2. TD learning of action values: Sarsa
Suppose we have some experience $\{(s_t,a_t,r_{t+1},s_{t+1},a_{t+1})\}$
$q_{t+1}(s_t,a_t)=q_t(s_t,a_t)-\alpha_t(s_t,a_t)\Big[q_t(s_t,a_t)-[r_{t+1}+\gamma q_t(s_{t+1},a_{t+1})]\Big]$,(1)
$q_{t+1}(s,a)=q_t(s,a),\forall (s,a)\neq (s_t,a_t)$,(2)
where $t=0,1,2,\cdots$. Here, $q_t(s_t,a_t)$ is the estimated state value of $q_{\pi}(s_t,a_t)$; $\alpha_t(s_t,a_t)$ is the learning rate of $s_t,a_t$ at time $t$.

Sarsa is the abbreviation of state-action-reward-state-action.
Sarsa is an action-value version of the TD algorithm.

Theorem (Convergence of Sarsa learning)
By the Sarsa algorithm, $q_t(s,a)$ converges with probability $1$ to $q_\pi(s,a)$ as $t\rightarrow \infty$ for all $(s,a) $ if $\sum_t\alpha_t(s,a)=\infty$ and $\sum_t\alpha_t^2(s,a)\lt\infty$ for all $(s,a)$.

3. Expected Sarsa
$q_{t+1}(s_t,a_t)=q_t(s_t,a_t)-\alpha_t(s_t,a_t)\Big[q_t(s_t,a_t)-(r_{t+1}+\gamma E[q_t(s_{t+1},A)])\Big]$,
$q_{t+1}(s,a)=q_t(s,a),
where $E[q_t(s_{t+1},A)]=\underset{a}\sum \pi_t(a|s_{t+1})q_t(s_{t+1},a)=v_t(s_{t+1}) is the expected value of $q_t(s_{t+1},a)$ under policy $\pi_t$.

Need more computation than Sarsa.

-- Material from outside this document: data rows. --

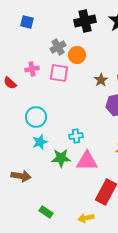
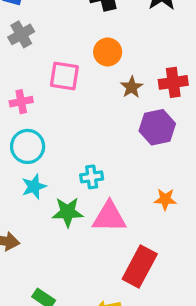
gray cross: (58, 47) -> (21, 34), moved
orange circle: (77, 55) -> (108, 52), moved
pink cross: (32, 69) -> (21, 102), moved

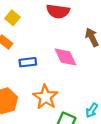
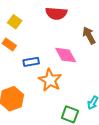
orange star: (45, 97) -> (50, 80), moved

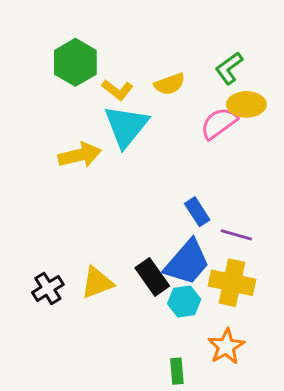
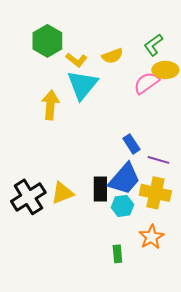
yellow arrow: (80, 155) -> (50, 105), turned -72
black rectangle: (152, 277) -> (100, 189), turned 35
black cross: (48, 288) -> (28, 197), size x1.6

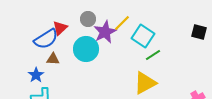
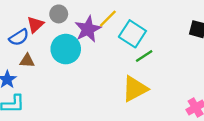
gray circle: (88, 19) -> (59, 14), moved
blue semicircle: (46, 39) -> (19, 37), size x0.7

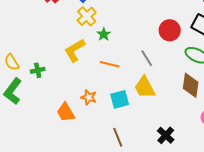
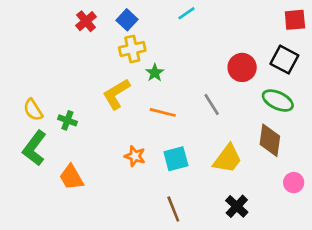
yellow cross: (87, 16) -> (132, 49), turned 30
green cross: (38, 70) -> (67, 120), turned 32
yellow trapezoid: (145, 87) -> (228, 159), moved, turned -115
orange trapezoid: (66, 112) -> (71, 177), moved

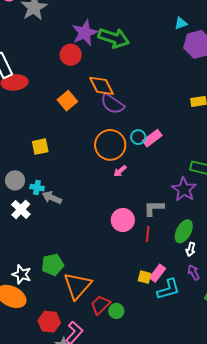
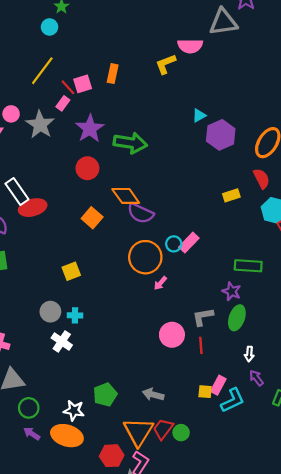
purple star: (85, 33) -> (90, 129), moved
purple star: (184, 189) -> (232, 291), size x0.7
gray arrow: (52, 198) -> (153, 395), moved
green ellipse: (184, 231) -> (237, 318), moved
orange triangle: (77, 286) -> (138, 432), moved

But it is beneficial in the sense that it reduces the estimation variances because it reduces random variables in Sarsa from $\{s_t,a_t,r_{t+1},s_{t+1},a_{t+1}\}$ to $\{s_t,a_t,r_{t+1},s_{t+1}\}$.

Expected Sarsa is a stochastic approximation for solving the following equation:
$q_\pi(s,a)=E\Big[R_{t+1}+\gamma E_{A_{t+1}\sim\pi(S_{t+1})}[q_\pi(S_{t+1},A_{t+1})]\Big|S_t=s,A_t=a\Big],\forall s,a$.

n-step Sarsa
It can unify Sarsa and Monte Carlo learning.
Sarsa aims to solve: $q_\pi(s,a)=E[G_t^{(1)}|s,a]=E[R_{t+1}+\gamma q_\pi(S_{t+1},A_{t+1})|s,a]$.
MC learning aims to solve: $q_\pi(s,a)=E[G_t^{(\infty)}|s,a]=E[R_{t+1}+\gamma R_{t+2}+\gamma^2 R_{t+3}+\cdots|s,a]$.
An intermediate algorithm called n-step Sarsa aims to solve:
$q_\pi(s,a)=E[G_t^{(n)}|s,a]=E[R_{t+1}+\gamma R_{t+2}+\cdots+\gamma^nq_\pi(S_{t+n},A_{t+n}|s,a]$.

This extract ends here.